A salvação é recebida através da graça; é um dom de Deus obtido por meio da fé.

“Porque pela graça sois salvos, por meio da fé; e isto não vem de vós, é dom de Deus.” – Efésios 2: 8
 
Logo, está implícito que o homem pode, sim, resistir e Deus; também, que Deus é Omnisciente, Ele sabe quem vai ou não salvar-se, quais são as nossas opções de vida, qual a veracidade do nosso coração, mas deixa essa responsabilidade, sempre, à decisão do indivíduo. Realmente, o relacionamento do homem com Deus é interactivo.

Deus predestinou todos à salvação - A realização é centralizada no
homem
                           ↓                                                           
      Vontade Soberana de Deus           ←→           Livre arbítrio

Conta-se que alguém teve o seguinte sonho.

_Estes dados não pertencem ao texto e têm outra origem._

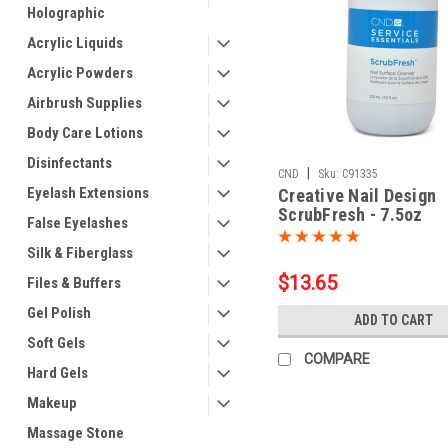
Holographic
Acrylic Liquids
Acrylic Powders
Airbrush Supplies
Body Care Lotions
Disinfectants
|
CND
Sku:
C91335
Eyelash Extensions
Creative Nail Design
ScrubFresh - 7.5oz
False Eyelashes
Silk & Fiberglass
$13.65
Files & Buffers
Gel Polish
ADD TO CART
Soft Gels
COMPARE
Hard Gels
Makeup
Massage Stone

Um caminhante ia pela vida quando lhe chamou a atenção uma porta com um dístico que dizia: “Entra se quiseres!”.
Escolheu entrar. Empurrou a porta e, quando se virou para a fechar, reparou que no lado de dentro, um outro dístico dizia: “Entraste porque eu deixei!”.


É assim mesmo, nós decidimos o lado em que queremos estar, mas é Deus quem nos convence do pecado e é através de Cristo que nos é dada a possibilidade de entrada numa nova vida.
Nós seremos sempre devedores porque a salvação é uma escolha e não um mérito nosso. Deus na dignidade da Sua soberania, nunca nega aquilo que prometeu.